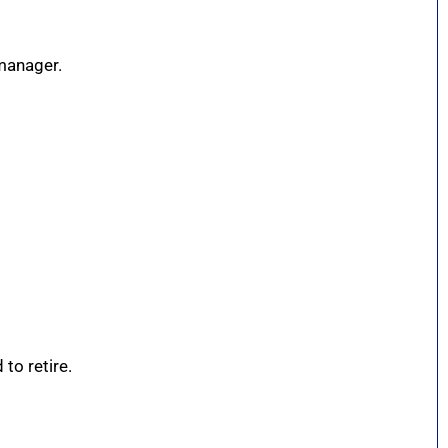
 manager.
to retire.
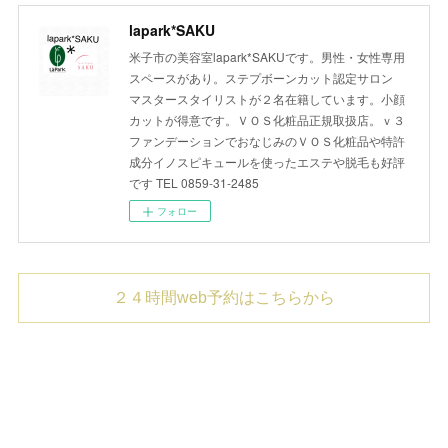
lapark*SAKU
米子市の美容室lapark*SAKUです。男性・女性専用
スペースがあり。ステプボーンカット認定サロン
マスタースタイリストが２名在籍しています。小顔
カットが得意です。ＶＯＳ化粧品正規取扱店。ｖ３
ファンデーションでおなじみのＶＯＳ化粧品や特許
成分イノスピキュールを使ったエステや脱毛も好評
です TEL 0859-31-2485
フォロー
２４時間web予約はこちらから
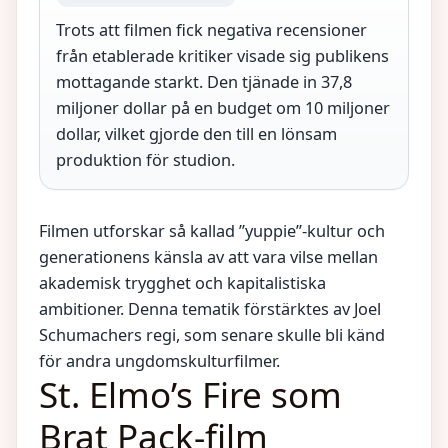
Trots att filmen fick negativa recensioner
från etablerade kritiker visade sig publikens
mottagande starkt. Den tjänade in 37,8
miljoner dollar på en budget om 10 miljoner
dollar, vilket gjorde den till en lönsam
produktion för studion.
Filmen utforskar så kallad ”yuppie”-kultur och
generationens känsla av att vara vilse mellan
akademisk trygghet och kapitalistiska
ambitioner. Denna tematik förstärktes av Joel
Schumachers regi, som senare skulle bli känd
för andra ungdomskulturfilmer.
St. Elmo’s Fire som
Brat Pack-film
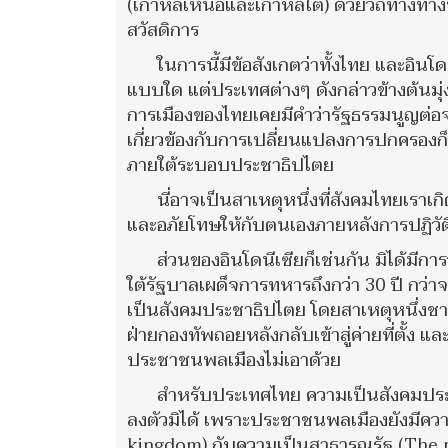
(เกาหลีเหนือและเกาหลีใต้) ด้วยวิถีทางท
สวัสดิการ
ในการนี้มีข้อสังเกตว่าทั้งไทย และอิน
แบบใด แต่ประเทศต่างๆ ดังกล่าวข้างต้นมุ่
การเมืองของไทยเคยมีคำว่ารัฐธรรมนูญต่อจาก
เกี่ยวข้องกับการเปลี่ยนแปลงการปกครองก็
ภายใต้ระบอบประชาธิปไตย
นี่อาจเป็นสาเหตุหนึ่งที่สังคมไทยเรา
และอภัยโทษให้กับตนเองภายหลังการปฏิวัติไ
ส่วนของอินโดนีเซียก็เช่นกัน มิได้ม
ใต้รัฐบาลเผด็จการทหารถึงกว่า 30 ปี กว่
เป็นสังคมประชาธิปไตย โดยสาเหตุหนึ่งชา
ฝ่ายกองทัพถอยหลังกลับเข้าสู่ค่ายที่ตั้ง 
ประชาชนพลเมืองไม่เอาด้วย
สำหรับประเทศไทย ความเป็นสังคมประ
ลงตัวมิได้ เพราะประชาชนพลเมืองยังมีคว
kingdom) กับความเป็นสาธารณรัฐ (The 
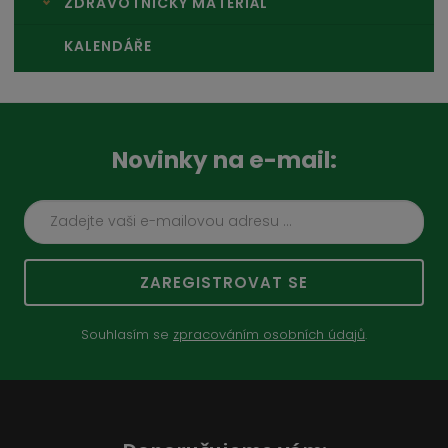
ZDRAVOTNICKÝ MATERIÁL
KALENDÁŘE
Novinky na e-mail:
ZAREGISTROVAT SE
Souhlasím se
zpracováním osobních údajů
.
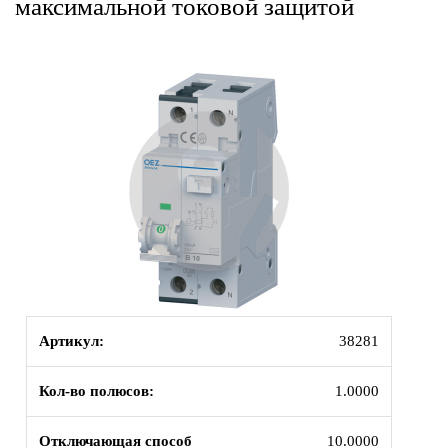
максимальной токовой защитой
Артикул:
38281
Кол-во полюсов:
1.0000
Отключающая способ
10.0000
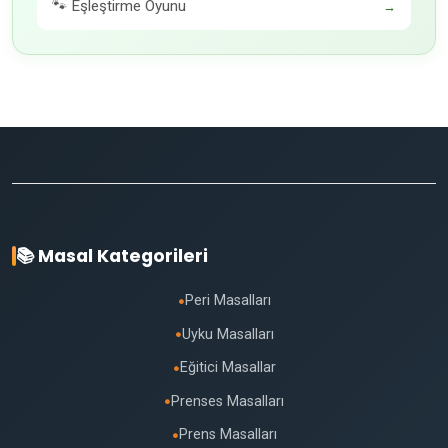
🐾 Eşleştirme Oyunu
→
📚 Masal Kategorileri
Peri Masalları
●
Uyku Masalları
●
Eğitici Masallar
●
Prenses Masalları
●
Prens Masalları
●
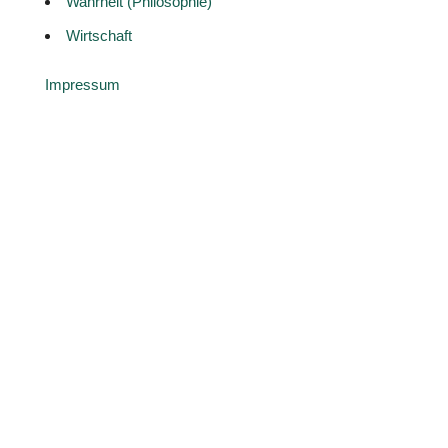
Wahrheit (Philosophie)
Wirtschaft
Impressum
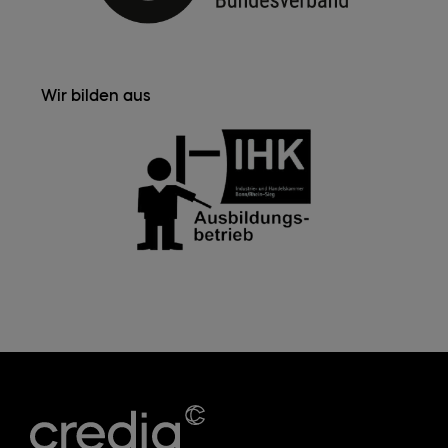
Wir bilden aus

- **About this exercise**:
Each entry needs to be retyped exactly; the pictures stay out.

- **Output for this exercise**:
 manager.
to retire.
lapark*SAKU
米子市の美容室lapark*SAKUです。男性・女性専用
スペースがあり。ステプボーンカット認定サロン
マスタースタイリストが２名在籍しています。小顔
カットが得意です。ＶＯＳ化粧品正規取扱店。ｖ３
ファンデーションでおなじみのＶＯＳ化粧品や特許
成分イノスピキュールを使ったエステや脱毛も好評
です TEL 0859-31-2485
フォロー
２４時間web予約はこちらから
Trots att filmen fick negativa recensioner
från etablerade kritiker visade sig publikens
mottagande starkt. Den tjänade in 37,8
miljoner dollar på en budget om 10 miljoner
dollar, vilket gjorde den till en lönsam
produktion för studion.
Filmen utforskar så kallad ”yuppie”-kultur och
generationens känsla av att vara vilse mellan
akademisk trygghet och kapitalistiska
ambitioner. Denna tematik förstärktes av Joel
Schumachers regi, som senare skulle bli känd
för andra ungdomskulturfilmer.
St. Elmo’s Fire som
Brat Pack-film
(เกาหลีเหนือและเกาหลีใต้) ด้วยวิถีทางท
สวัสดิการ
ในการนี้มีข้อสังเกตว่าทั้งไทย และอิน
แบบใด แต่ประเทศต่างๆ ดังกล่าวข้างต้นมุ่
การเมืองของไทยเคยมีคำว่ารัฐธรรมนูญต่อจาก
เกี่ยวข้องกับการเปลี่ยนแปลงการปกครองก็
ภายใต้ระบอบประชาธิปไตย
นี่อาจเป็นสาเหตุหนึ่งที่สังคมไทยเรา
และอภัยโทษให้กับตนเองภายหลังการปฏิวัติไ
ส่วนของอินโดนีเซียก็เช่นกัน มิได้ม
ใต้รัฐบาลเผด็จการทหารถึงกว่า 30 ปี กว่
เป็นสังคมประชาธิปไตย โดยสาเหตุหนึ่งชา
ฝ่ายกองทัพถอยหลังกลับเข้าสู่ค่ายที่ตั้ง 
ประชาชนพลเมืองไม่เอาด้วย
สำหรับประเทศไทย ความเป็นสังคมประ
ลงตัวมิได้ เพราะประชาชนพลเมืองยังมีคว
kingdom) กับความเป็นสาธารณรัฐ (The 
ZDRAVOTNICKÝ MATERIÁL
KALENDÁŘE
Novinky na e-mail:
ZAREGISTROVAT SE
Souhlasím se
zpracováním osobních údajů
.
максимальной токовой защитой
Артикул:
38281
Кол-во полюсов:
1.0000
Отключающая способ
10.0000
🐾 Eşleştirme Oyunu
→
📚 Masal Kategorileri
Peri Masalları
●
Uyku Masalları
●
Eğitici Masallar
●
Prenses Masalları
●
Prens Masalları
●
Wahrheit (Philosophie)
Wirtschaft
Impressum
Wir bilden aus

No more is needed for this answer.